::: INPUT RECORDS

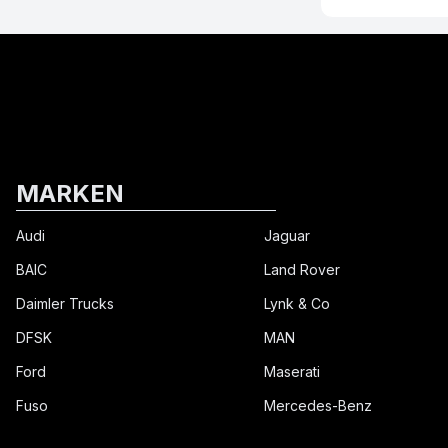
MARKEN
Audi
Jaguar
BAIC
Land Rover
Daimler Trucks
Lynk & Co
DFSK
MAN
Ford
Maserati
Fuso
Mercedes-Benz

::::::

• WHAT NEEDS TO BE DONE:
Retype each record exactly as it stands, but do not include the pictures.

• SOLUTION TO THE EXERCISE:
MARKEN
Audi
Jaguar
BAIC
Land Rover
Daimler Trucks
Lynk & Co
DFSK
MAN
Ford
Maserati
Fuso
Mercedes-Benz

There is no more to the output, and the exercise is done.